SECRETARY OF HEALTH AND HUMAN SERVICES, Defendant-Appellee.
No. 93-55679.
United States Court of Appeals, Ninth Circuit.
Submitted Oct. 31, 1994.*
Decided Nov. 17, 1994.
Before: CANBY, LEAVY, and T.G. NELSON, Circuit Judges.
MEMORANDUM**
The parties are familiar with the facts, so we need not recite them here. In his Request for Reconsideration, Jerry Wilmette stated that after 20 to 30 minutes of sitting, his legs would get very numb and he would have to get up and move around. However, at the hearing Wilmette testified three separate times that he could sit for forty to forty-five minutes before numbness started setting in. Even assuming that the ALJ had conflicting evidence before him concerning the length of time that Wilmette could sit, it is the trier of fact and not the reviewing court which must resolve conflicts in the evidence. Matney v. Sullivan, 981 F.2d 1016, 1019 (9th Cir.1992). Substantial medical and nonmedical evidence supports the finding that Wilmette can sit for forty to forty-five minutes at a time, for six hours out of an eight-hour day. These assumed facts were supported in the record, and therefore properly made a part of the hypothetical question propounded by the ALJ to the vocational expert. See Magallanes v. Bowen, 881 F.2d 747, 756-57 (9th Cir.1989).
Wilmette is correct that the ALJ's hypothetical mentioned numbness, but not pain. However, the ALJ took Wilmette at his word and specifically included in the hypothetical various limitations, including the restriction that Wilmette "couldn't sit more than 40, 45 minutes at a time." Thus, the hypothetical incorporated limitations due to Wilmette's pain. Furthermore, Wilmette, who was represented at the hearing by counsel, agreed that the ALJ had fairly described his limitations in the hypothetical.1 We therefore also reject Wilmette's claim that the hypothetical was defective because it did not include his occasional need for a cane, his difficulty in climbing stairs, his trouble sleeping, and use of prescription medicine. In addition, we note that the hypothetical accounts for Wilmette's difficulty in walking and that there was no testimony or evidence of limiting effects of the pain medication. A hypothetical posed to a vocational expert must fully reflect all of the relevant limitations on a claimant's activity. DeLorme v. Sullivan, 924 F.2d 841, 850 (9th Cir.1991); Embrey v. Bowen, 849 F.2d 418, 422-23 (9th Cir.1988); see also Matthews v. Shalala, 10 F.3d 678, 681 (9th Cir.1993). The hypothetical in this case does so.

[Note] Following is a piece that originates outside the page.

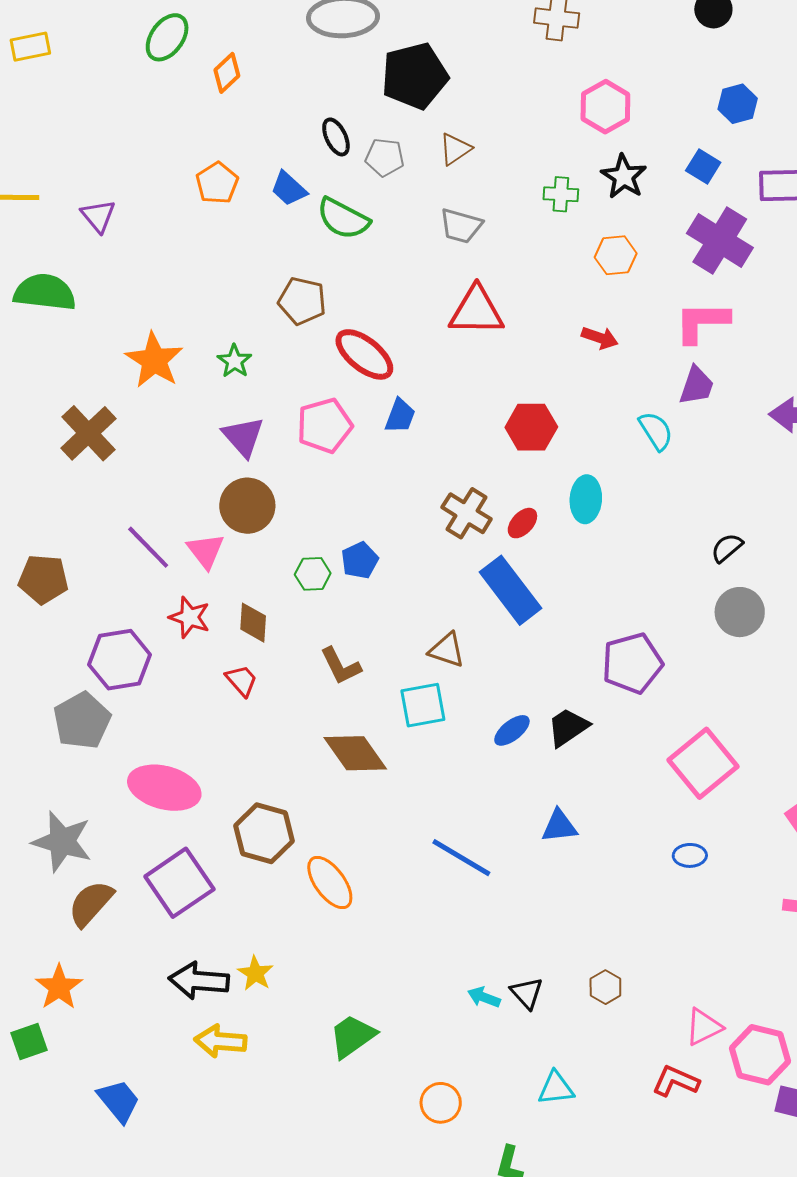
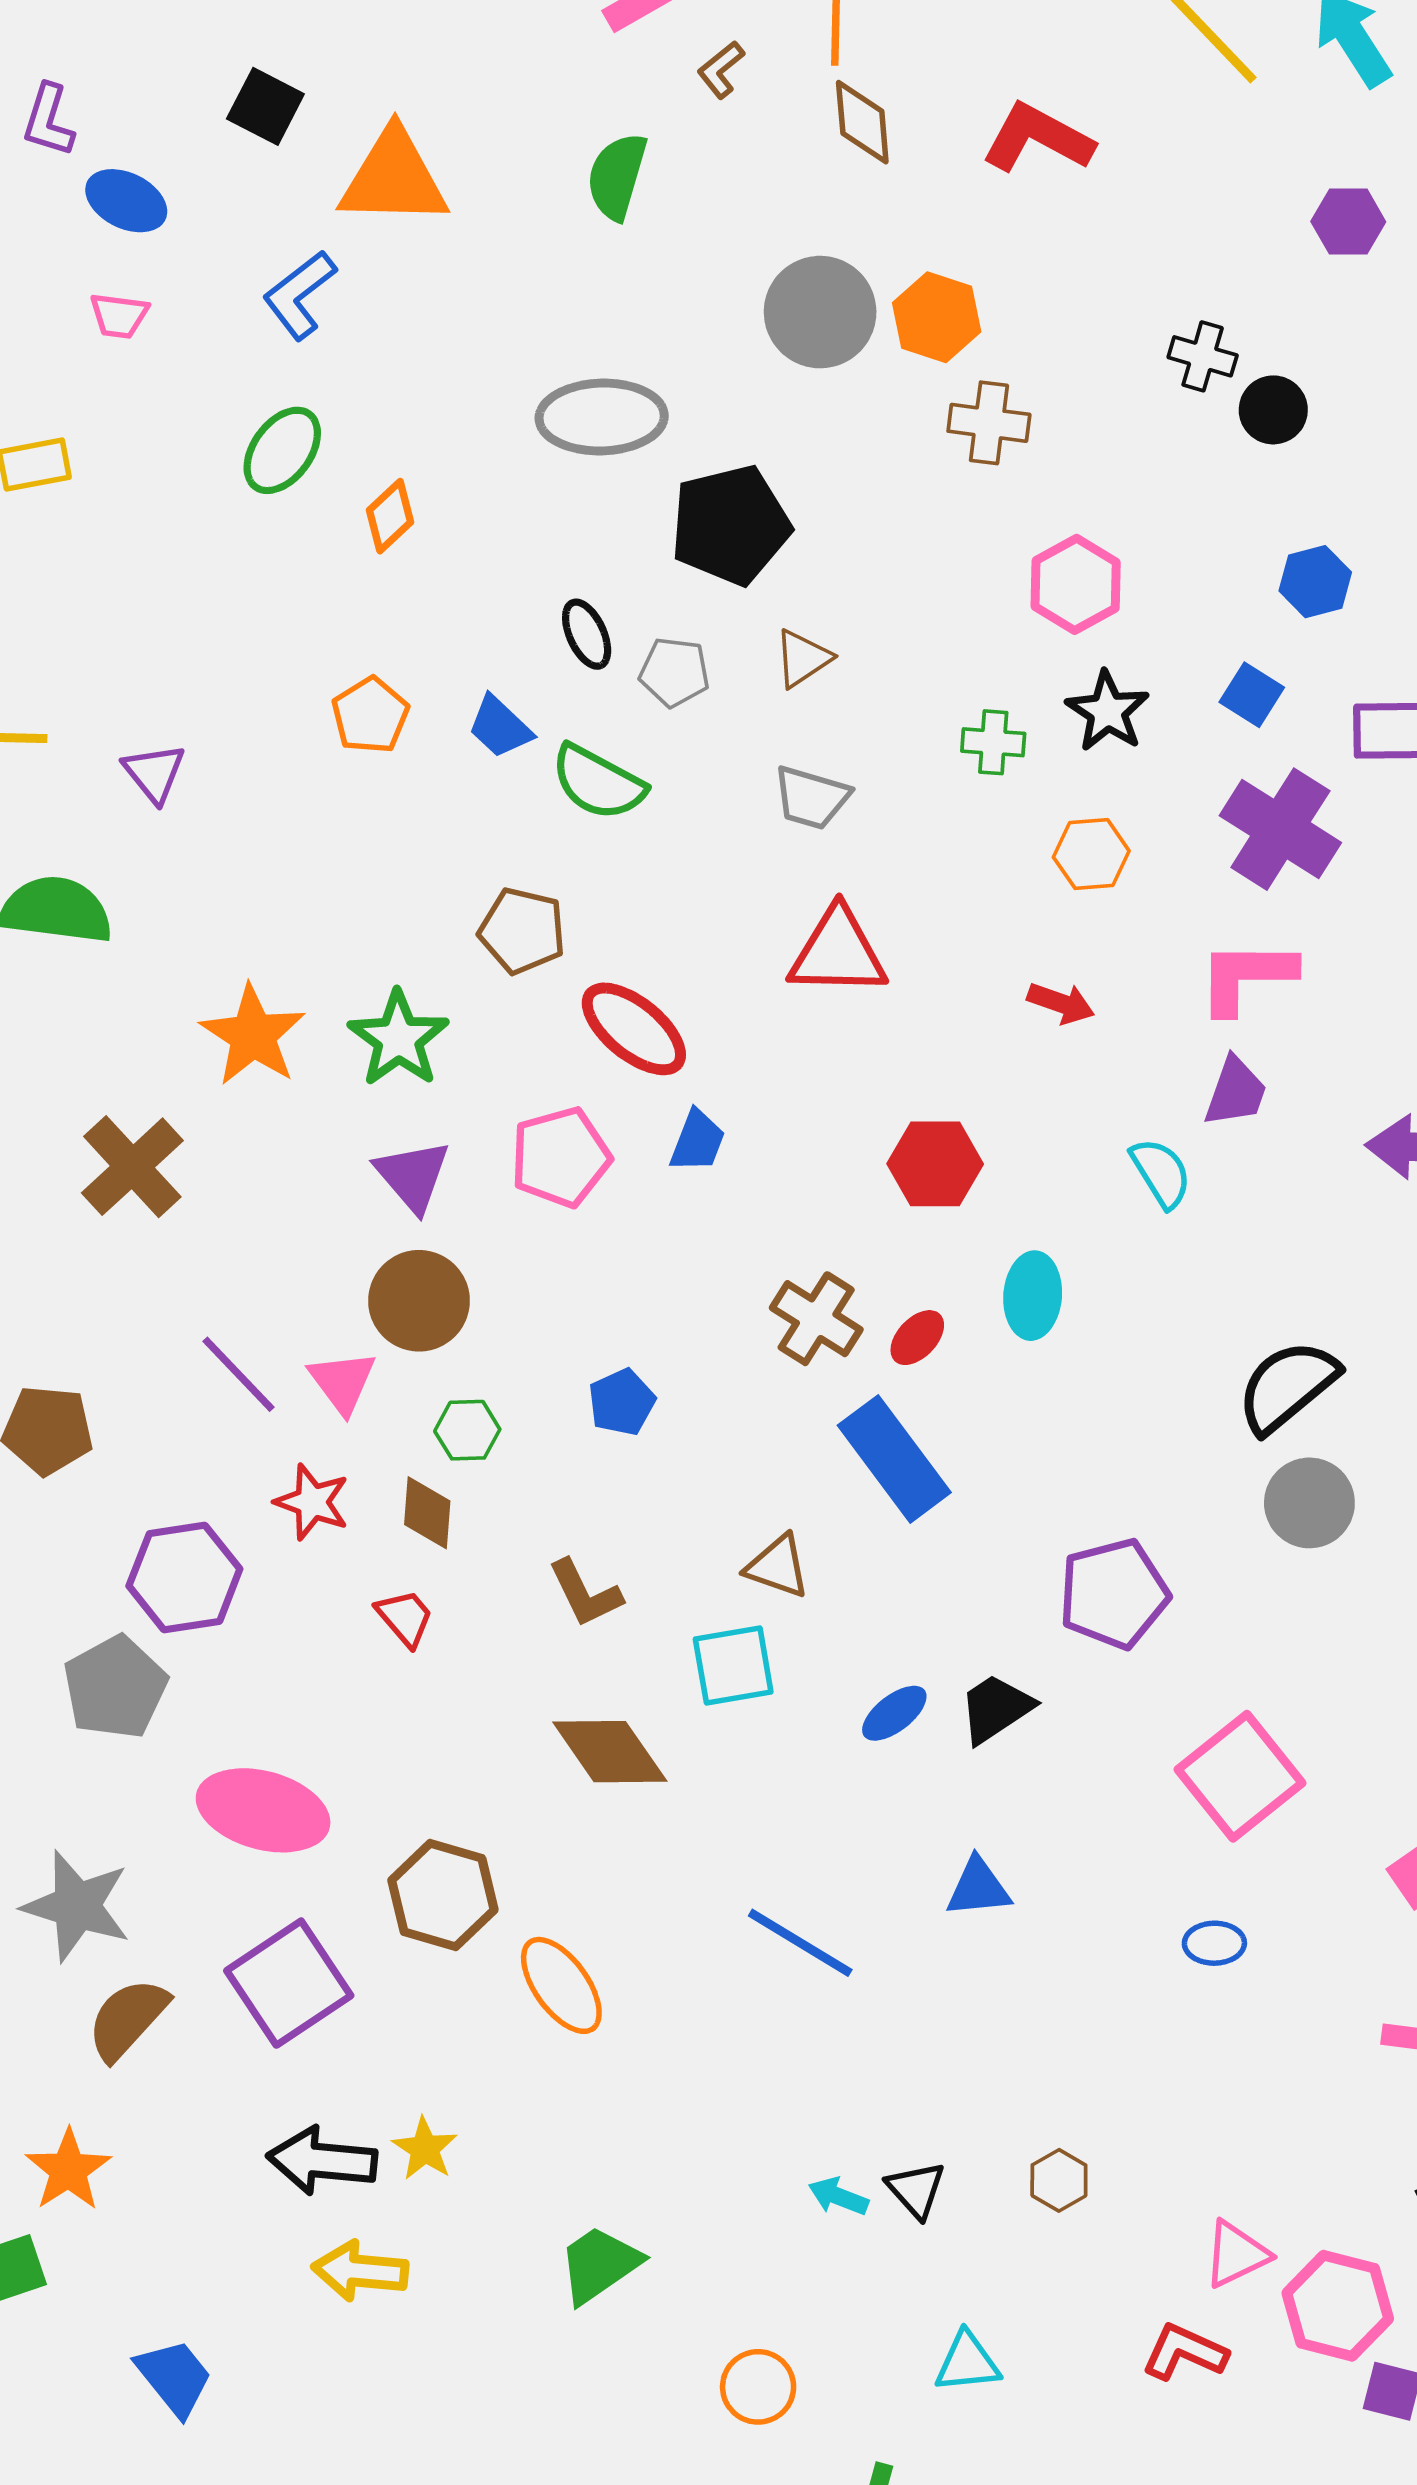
green star: (234, 361) -> (398, 1039), size x1.6
black semicircle: (727, 548) -> (1287, 1386), size x1.8
green hexagon: (313, 574) -> (467, 1430), moved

There was testimony by the vocational expert regarding specific sedentary bench assembler-type jobs Wilmette could perform with his residual functional capacity. Thus, substantial evidence supports the finding that Wilmette could perform alternate substantial gainful activity and that he is therefore not disabled under the Social Security Act.
We have reviewed de novo the district court's summary judgment order upholding the Secretary's denial of benefits. See Travers v. Shalala, 20 F.3d 993, 995-96 (9th Cir.1994). Because substantial evidence supports the decision of the Secretary and correct legal standards were applied, we affirm.
AFFIRMED.
The panel unanimously finds this case suitable for decision without oral argument. Fed.R.App.P. 34(a) and Ninth Circuit Rule 34-4
This disposition is not appropriate for publication and may not be cited to or by the courts of this circuit except as provided by Ninth Circuit Rule 36-3
The exchange was as follows:
[ALJ]: All right. Let me ask a hypothetical question. Assume that there's an individual that's 49 years old, has the claimant's education which is [ ] up to sixth grade, so it's marginal education. But he can read and write well enough to fill out some Social Security forms. And he can perform the demands of work with the following limitations: that he couldn't walk more than half a block or 10 or 15 minutes at a time; or stand more than 10 minutes at a time; couldn't be on his feet more than two hours in a work day; couldn't sit more than 40, 45 minutes at a time; and couldn't lift more than 20 pounds at a time. Also, he couldn't do any repetitive bending or stooping, and his hands would go numb occasionally, but by shaking his hands he could make the numbness go away. Now, Mr. Wilmette, have I fairly described your limitations?
[Claimant]: Yes, sir.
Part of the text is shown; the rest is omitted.